■ Exercise prompt ■
From the first line to the last, repeat the records exactly and skip the pictures.

━━━━━ Data to use ━━━━━

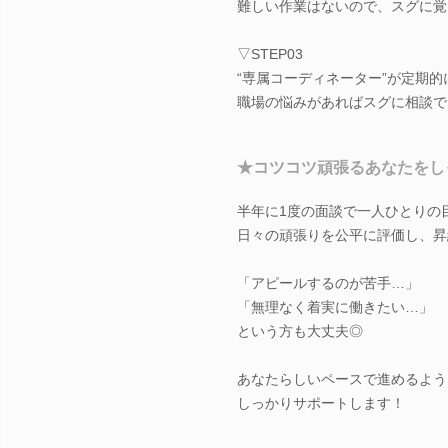
難しい作業はないので、スグに覚
▽STEP03
“専属コーディネーター”が定期的
職場の悩みがあればスグに相談で
★コツコツ頑張るあなたをし
半年に1度の面談で一人ひとりの
日々の頑張りを公平に評価し、昇
「アピールするのが苦手…」
「無理なく着実に働きたい…」
という方も大丈夫◎
あなたらしいペースで進めるよう
しっかりサポートします！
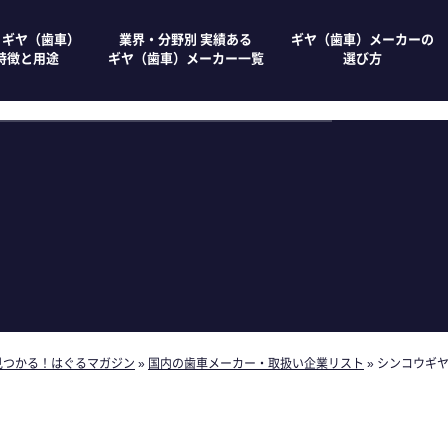
 ギヤ（歯車）
業界・分野別 実績ある
ギヤ（歯車）メーカーの
特徴と用途
ギヤ（歯車）メーカー一覧
選び方
見つかる！はぐるマガジン
»
国内の歯車メーカー・取扱い企業リスト
»
シンコウギ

━━━━━

■ Answer to the exercise ■
難しい作業はないので、スグに覚
▽STEP03
“専属コーディネーター”が定期的
職場の悩みがあればスグに相談で
★コツコツ頑張るあなたをし
半年に1度の面談で一人ひとりの
日々の頑張りを公平に評価し、昇
「アピールするのが苦手…」
「無理なく着実に働きたい…」
という方も大丈夫◎
あなたらしいペースで進めるよう
しっかりサポートします！
 ギヤ（歯車）
業界・分野別 実績ある
ギヤ（歯車）メーカーの
特徴と用途
ギヤ（歯車）メーカー一覧
選び方
見つかる！はぐるマガジン
»
国内の歯車メーカー・取扱い企業リスト
»
シンコウギ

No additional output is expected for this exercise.